Task -
In the records below, begin at the line that has "Брюки и полукомбине" and stop after the line that has "Костюмы тк. т/с"; quote those lines verbatim and nothing more.

*** Data for processing Section Begins ***

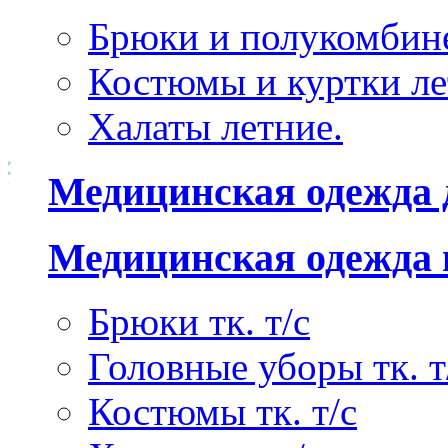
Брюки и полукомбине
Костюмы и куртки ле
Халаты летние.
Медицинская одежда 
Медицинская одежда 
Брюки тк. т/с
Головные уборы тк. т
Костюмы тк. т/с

*** Data for processing Section Ends ***
*** Data for processing Section Begins ***

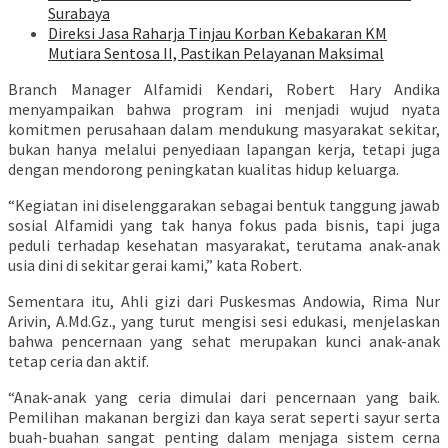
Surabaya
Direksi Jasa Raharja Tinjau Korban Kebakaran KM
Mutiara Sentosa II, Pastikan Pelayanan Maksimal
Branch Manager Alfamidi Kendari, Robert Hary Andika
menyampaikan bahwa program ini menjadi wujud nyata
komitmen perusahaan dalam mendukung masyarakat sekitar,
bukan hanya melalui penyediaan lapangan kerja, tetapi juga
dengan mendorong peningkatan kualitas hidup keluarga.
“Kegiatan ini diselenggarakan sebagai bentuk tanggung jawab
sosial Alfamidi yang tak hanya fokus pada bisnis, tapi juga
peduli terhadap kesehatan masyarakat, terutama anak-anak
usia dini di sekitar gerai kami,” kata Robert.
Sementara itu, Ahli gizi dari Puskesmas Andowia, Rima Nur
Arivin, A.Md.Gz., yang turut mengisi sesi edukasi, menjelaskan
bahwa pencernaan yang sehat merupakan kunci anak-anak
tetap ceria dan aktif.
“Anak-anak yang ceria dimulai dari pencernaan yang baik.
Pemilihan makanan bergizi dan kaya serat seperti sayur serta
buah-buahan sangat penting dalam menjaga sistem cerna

*** Data for processing Section Ends ***

Output -
Брюки и полукомбине
Костюмы и куртки ле
Халаты летние.
Медицинская одежда 
Медицинская одежда 
Брюки тк. т/с
Головные уборы тк. т
Костюмы тк. т/с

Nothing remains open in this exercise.